In 2021, the PM2.5 annual WHO AQG level has been lowered from 10 µ g/m3 to 5 µ g/m3. The 24-hour WHO AQG level for PM2.5 changed from 25 µ g/m3 to 15 µ g/m3.

Based on the WHO AQG, Morocco's air quality is moderately affected. In 2014, the economic cost of air pollution in Morocco represented 1.05% of the country's GDP [26]. Moreover, Moroccan cities suffer from high particle air pollution as a result of vehicle traffic and industry, as well as considerable terrigenous inputs related to the aridity of the climate and proximity to the desert. However, because monitoring networks are still in their early stages, data on these cities is limited. Cities in the South are now confronted with pollution from industrial sources as well as urban traffic of polluting vehicles as a result of late industrialization. According to the most recent WHO statistics from 2016, the yearly average concentration of PM2.5 in Morocco is 28.38 µ g/m3, ranging from 23.6 to 35.6 µ g/m3 [27].

So far, only five studies in Morocco have been conducted to quantify the health impact of particulate matter using, in addition to PM10, SO2, NOx, and O3 as exposure markers [28-32].

Despite the adverse health effects associated with ambient exposure to PM2.5, limited information is published on the spatial and temporal variation of PM2.5 concentrations in Morocco, and their health effects in terms of mortality and morbidity, particularly in a metropolis like Agadir City. The objective of this study was thus, to quantify the long-term mortality and short-term morbidities associated to ambient PM2.5 exposure in this area.

Materials and Methods

Study Area

Agadir city is located in southwest Morocco on the Atlantic coast. Its latitudinal and longitudinal coordinates, as well as altitude are respectively, 30°25′12′′ north, 9°35′53′′ west, and 31 meters above the sea level (Figure 1).

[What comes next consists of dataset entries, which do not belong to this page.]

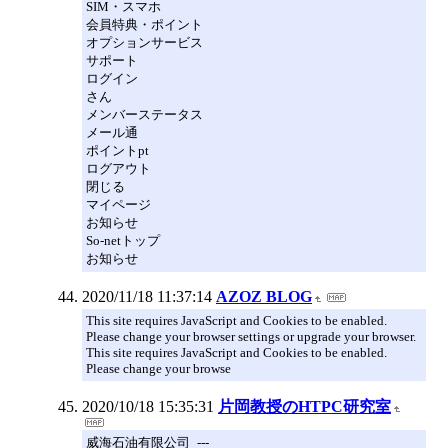
SIM・スマホ
会員特典・ポイント
オプションサービス
サポート
ログイン
さん
メンバーステータス
メール通
ポイントpt
ログアウト
閉じる
マイページ
お知らせ
So-netトップ
お知らせ
2020/11/18 11:37:14
AZOZ BLOG
This site requires JavaScript and Cookies to be enabled.
Please change your browser settings or upgrade your browser.
This site requires JavaScript and Cookies to be enabled.
Please change your browse
2020/10/18 15:35:31
片岡教授のHTPC研究室
威海石油有限公司_---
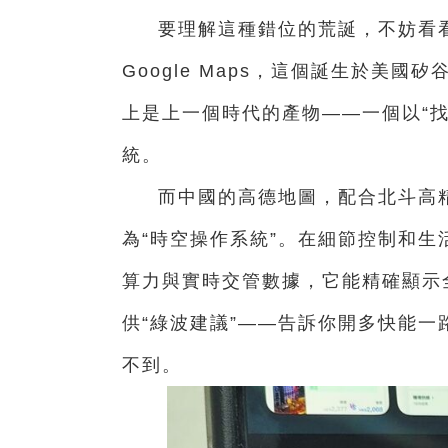
要理解這種錯位的荒誕，不妨看
Google Maps，這個誕生於美
上是上一個時代的產物——一個以“
統。
而中國的高德地圖，配合北斗高精
為“時空操作系統”。在細節控制和生
算力與實時交管數據，它能精確顯示
供“綠波建議”——告訴你開多快能一路
不到。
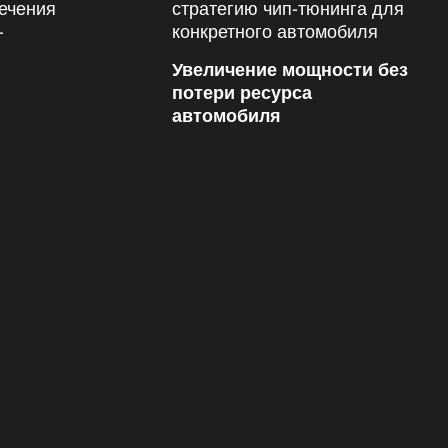
Увеличение мощности без
потери ресурса
автомобиля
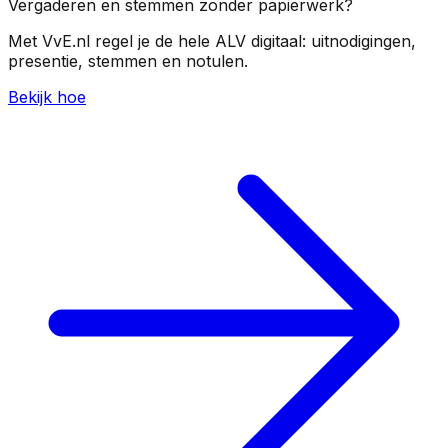
Vergaderen en stemmen zonder papierwerk?
Met VvE.nl regel je de hele ALV digitaal: uitnodigingen,
presentie, stemmen en notulen.
Bekijk hoe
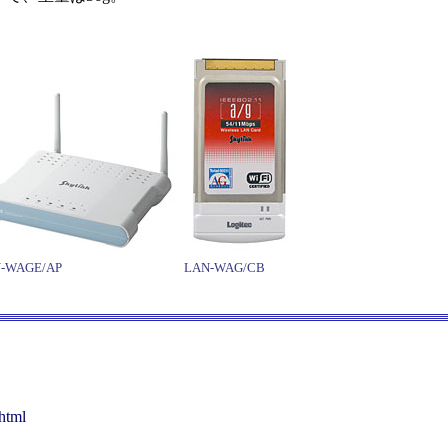
-WAGE/AP
LAN-WAG/CB
html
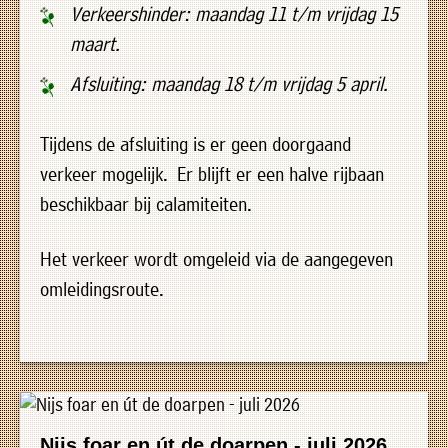
Verkeershinder: maandag 11 t/m vrijdag 15
uit
Verenigingen
maart.
de
»
volgende
Bedrijven
Afsluiting: maandag 18 t/m vrijdag 5 april.
personen:
»
Plaatselijk
Tijdens de afsluiting is er geen doorgaand
Voorzitter
vacant
belang
verkeer mogelijk. Er blijft er een halve rijbaan
Michiel
Secretaris
»
beschikbaar bij calamiteiten.
Modderman
Informatie
Penningmeester
vacant
Het verkeer wordt omgeleid via de aangegeven
Algemeen
Anco
lidmaatschap
lid
Hoen
omleidingsroute.
»
Ids
Algemeen
de
't
lid
Haan
Trefpunt
»
Foto's
Nijs foar en út de doarpen - juli 2026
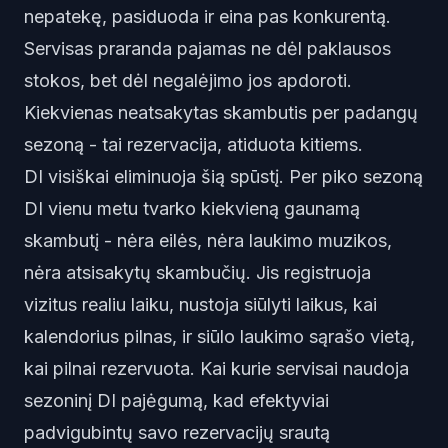
nepatekę, pasiduoda ir eina pas konkurentą.
Servisas praranda pajamas ne dėl paklausos
stokos, bet dėl negalėjimo jos apdoroti.
Kiekvienas neatsakytas skambutis per padangų
sezoną - tai rezervacija, atiduota kitiems.
DI visiškai eliminuoja šią spūstį. Per piko sezoną
DI vienu metu tvarko kiekvieną gaunamą
skambutį - nėra eilės, nėra laukimo muzikos,
nėra atsisakytų skambučių. Jis registruoja
vizitus realiu laiku, nustoja siūlyti laikus, kai
kalendorius pilnas, ir siūlo laukimo sąrašo vietą,
kai pilnai rezervuota. Kai kurie servisai naudoja
sezoninį DI pajėgumą, kad efektyviai
padvigubintų savo rezervacijų srautą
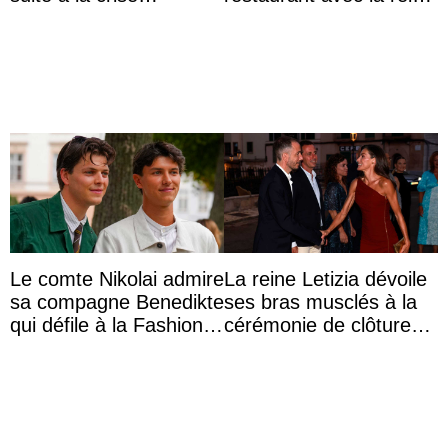
migratoire
Sofia qui vit son
premier été sans ...
Le comte Nikolai admire
La reine Letizia dévoile
sa compagne Benedikte
ses bras musclés à la
qui défile à la Fashion
cérémonie de clôture
Week de Copenhague
du festival du film de
Majorque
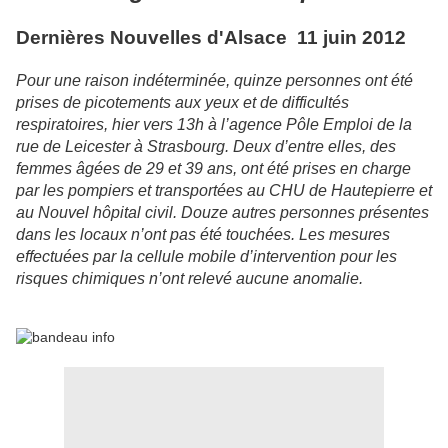
Dernières Nouvelles d'Alsace 11 juin 2012
Pour une raison indéterminée, quinze personnes ont été
prises de picotements aux yeux et de difficultés
respiratoires, hier vers 13h à l’agence Pôle Emploi de la
rue de Leicester à Strasbourg. Deux d’entre elles, des
femmes âgées de 29 et 39 ans, ont été prises en charge
par les pompiers et transportées au CHU de Hautepierre et
au Nouvel hôpital civil. Douze autres personnes présentes
dans les locaux n’ont pas été touchées. Les mesures
effectuées par la cellule mobile d’intervention pour les
risques chimiques n’ont relevé aucune anomalie.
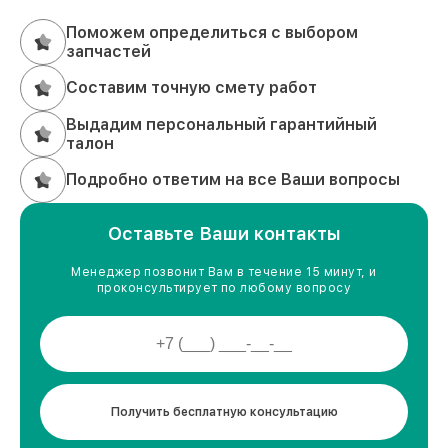
Поможем определиться с выбором
запчастей
Составим точную смету работ
Выдадим персональный гарантийный
талон
Подробно ответим на все Ваши вопросы
Оставьте Ваши контакты
Менеджер позвонит Вам в течение 15 минут, и
проконсультирует по любому вопросу
Получить бесплатную консультацию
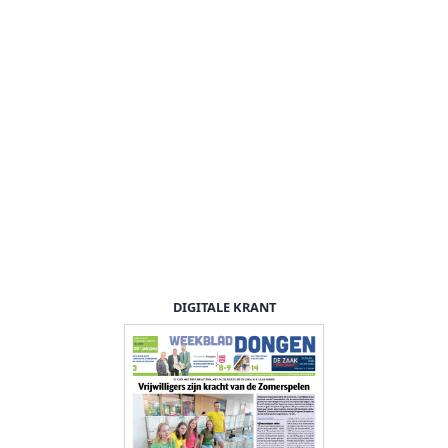
DIGITALE KRANT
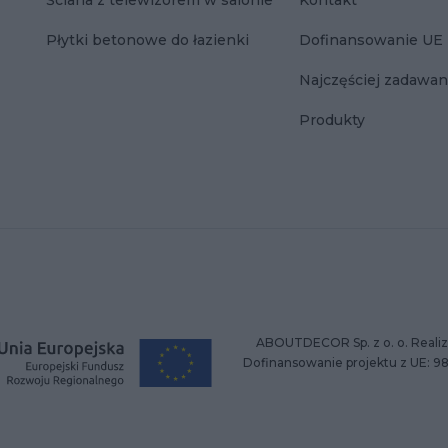
Ściana z telewizorem w salonie
Kontakt
Płytki betonowe do łazienki
Dofinansowanie UE
Najczęściej zadawan
Produkty
ABOUTDECOR Sp. z o. o. Realiz
Dofinansowanie projektu z UE: 9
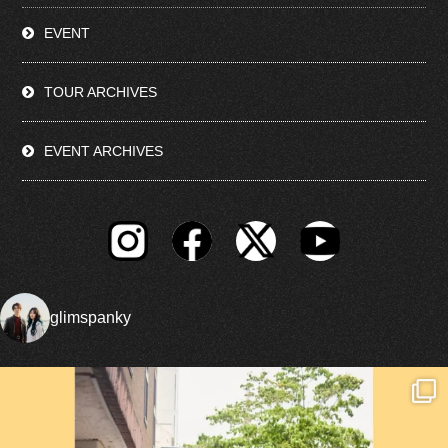
EVENT
TOUR ARCHIVES
EVENT ARCHIVES
glimspanky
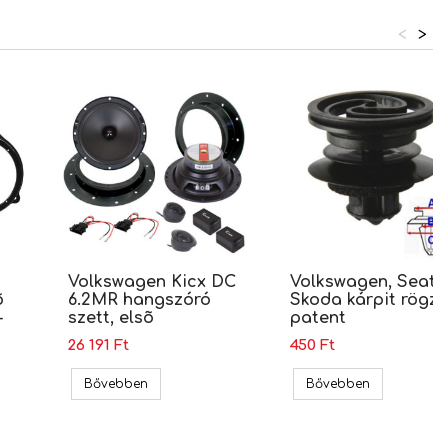
<
>
Volkswagen Kicx DC
Volkswagen, Seat,
õ
6.2MR hangszóró
Skoda kárpit rögzí
-
szett, elsõ
patent
26 191 Ft
450 Ft
0/K-BK)
 Seat hangszóró beépítõ keret, 165mm (RAM-20.467.2/K)
Volkswagen Kicx DC 6.2MR hangszóró szett, el
Volkswagen, 
Bővebben
Bővebben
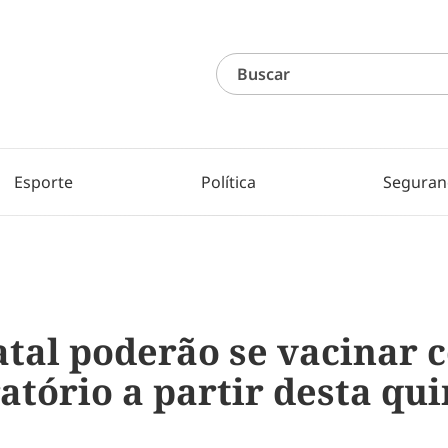
Esporte
Política
Seguran
tal poderão se vacinar c
ratório a partir desta qu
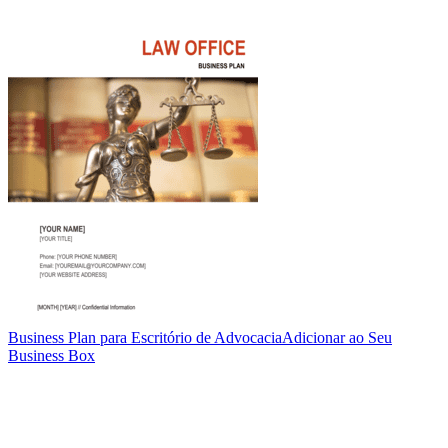
Business Plan para Escritório de Advocacia
Adicionar ao Seu
Business Box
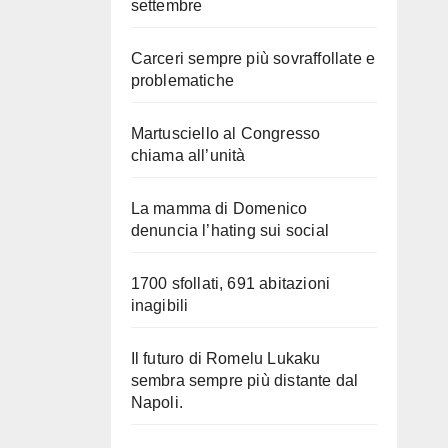
settembre
Carceri sempre più sovraffollate e
problematiche
Martusciello al Congresso
chiama all’unità
La mamma di Domenico
denuncia l’hating sui social
1700 sfollati, 691 abitazioni
inagibili
Il futuro di Romelu Lukaku
sembra sempre più distante dal
Napoli.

The city is also the administrative capital of the Souss-Massa Region. According to the General Census of Population and Habitat in 2014 (GCPH 2014), Agadir city had a population of 421,844 persons and constitutes Morocco's first tourist destination and the country's first fishing harbor. Nevertheless, there is currently little evidence on the effects of air pollution on Agadir population. In 2020, the public transport system will have 43 lines and a fleet of 206 vehicles. The system connects the whole of the small communities, while peri-urban lines connect the agglomeration to localities up to 50 kilometers away. The annual rainfall is 250 mm. Between November and March, there are just a few days of rain. There are over 340 days of sunlight every year, however mist and morning dew are typical in the summer. The year-round trade wind front has a considerable impact on temperatures, which fluctuate little between winter and summer. In January, average temperatures vary from 14 to 16°C, while in July, they range from 19 to 22°C. However, upwellings of Saharan air occur on occasion, causing the temperature to climb beyond 40 °C for a few days. Agriculture, along with tourism, are the primary economic activities.

Figure 1.

Location map of the study area: (a) Morocco in Africa; (b) Study area in Agadir Ida Ou Tanan Prefecture; (c) Study area; Locations of the mobile air pollution measuring station in 2016 (green circles)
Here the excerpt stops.